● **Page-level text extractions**
________________________________________

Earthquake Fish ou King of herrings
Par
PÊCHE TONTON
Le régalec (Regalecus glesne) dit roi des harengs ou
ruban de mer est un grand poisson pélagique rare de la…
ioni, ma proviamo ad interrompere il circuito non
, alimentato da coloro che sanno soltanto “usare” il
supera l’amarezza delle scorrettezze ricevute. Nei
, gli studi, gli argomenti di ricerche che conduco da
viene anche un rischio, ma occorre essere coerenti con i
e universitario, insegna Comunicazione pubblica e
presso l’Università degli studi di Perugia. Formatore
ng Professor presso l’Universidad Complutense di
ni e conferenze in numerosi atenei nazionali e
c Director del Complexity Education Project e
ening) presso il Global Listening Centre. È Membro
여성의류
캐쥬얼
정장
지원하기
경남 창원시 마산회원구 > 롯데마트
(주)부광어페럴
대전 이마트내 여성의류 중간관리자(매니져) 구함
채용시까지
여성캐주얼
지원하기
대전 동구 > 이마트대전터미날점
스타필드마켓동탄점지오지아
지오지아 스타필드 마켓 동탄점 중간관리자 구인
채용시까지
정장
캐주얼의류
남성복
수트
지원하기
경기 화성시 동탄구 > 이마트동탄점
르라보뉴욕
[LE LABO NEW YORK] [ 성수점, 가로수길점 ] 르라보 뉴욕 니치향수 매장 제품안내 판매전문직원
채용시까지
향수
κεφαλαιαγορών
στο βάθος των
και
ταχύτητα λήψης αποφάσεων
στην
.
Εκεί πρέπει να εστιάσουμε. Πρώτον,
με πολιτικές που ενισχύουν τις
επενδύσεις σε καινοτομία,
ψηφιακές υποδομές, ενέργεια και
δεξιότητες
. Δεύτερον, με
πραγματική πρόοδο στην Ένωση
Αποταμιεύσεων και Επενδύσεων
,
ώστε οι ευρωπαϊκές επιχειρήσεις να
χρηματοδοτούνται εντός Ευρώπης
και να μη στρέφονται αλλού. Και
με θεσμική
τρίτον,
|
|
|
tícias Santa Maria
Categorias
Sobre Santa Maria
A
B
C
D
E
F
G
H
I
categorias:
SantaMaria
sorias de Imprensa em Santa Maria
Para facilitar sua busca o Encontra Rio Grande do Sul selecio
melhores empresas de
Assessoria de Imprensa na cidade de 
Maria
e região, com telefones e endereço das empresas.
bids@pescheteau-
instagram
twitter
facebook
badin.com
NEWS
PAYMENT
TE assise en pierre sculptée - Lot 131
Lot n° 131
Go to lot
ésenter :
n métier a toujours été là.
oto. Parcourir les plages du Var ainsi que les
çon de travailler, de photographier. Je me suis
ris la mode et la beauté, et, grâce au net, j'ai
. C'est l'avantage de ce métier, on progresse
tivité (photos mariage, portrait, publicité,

________________________________________

Reproduce the lines of the records exactly, from the first one through the line that contains "πραγματική πρόοδο στην Ένωση".

● **Result of the exercise**
Earthquake Fish ou King of herrings
Par
PÊCHE TONTON
Le régalec (Regalecus glesne) dit roi des harengs ou
ruban de mer est un grand poisson pélagique rare de la…
ioni, ma proviamo ad interrompere il circuito non
, alimentato da coloro che sanno soltanto “usare” il
supera l’amarezza delle scorrettezze ricevute. Nei
, gli studi, gli argomenti di ricerche che conduco da
viene anche un rischio, ma occorre essere coerenti con i
e universitario, insegna Comunicazione pubblica e
presso l’Università degli studi di Perugia. Formatore
ng Professor presso l’Universidad Complutense di
ni e conferenze in numerosi atenei nazionali e
c Director del Complexity Education Project e
ening) presso il Global Listening Centre. È Membro
여성의류
캐쥬얼
정장
지원하기
경남 창원시 마산회원구 > 롯데마트
(주)부광어페럴
대전 이마트내 여성의류 중간관리자(매니져) 구함
채용시까지
여성캐주얼
지원하기
대전 동구 > 이마트대전터미날점
스타필드마켓동탄점지오지아
지오지아 스타필드 마켓 동탄점 중간관리자 구인
채용시까지
정장
캐주얼의류
남성복
수트
지원하기
경기 화성시 동탄구 > 이마트동탄점
르라보뉴욕
[LE LABO NEW YORK] [ 성수점, 가로수길점 ] 르라보 뉴욕 니치향수 매장 제품안내 판매전문직원
채용시까지
향수
κεφαλαιαγορών
στο βάθος των
και
ταχύτητα λήψης αποφάσεων
στην
.
Εκεί πρέπει να εστιάσουμε. Πρώτον,
με πολιτικές που ενισχύουν τις
επενδύσεις σε καινοτομία,
ψηφιακές υποδομές, ενέργεια και
δεξιότητες
. Δεύτερον, με
πραγματική πρόοδο στην Ένωση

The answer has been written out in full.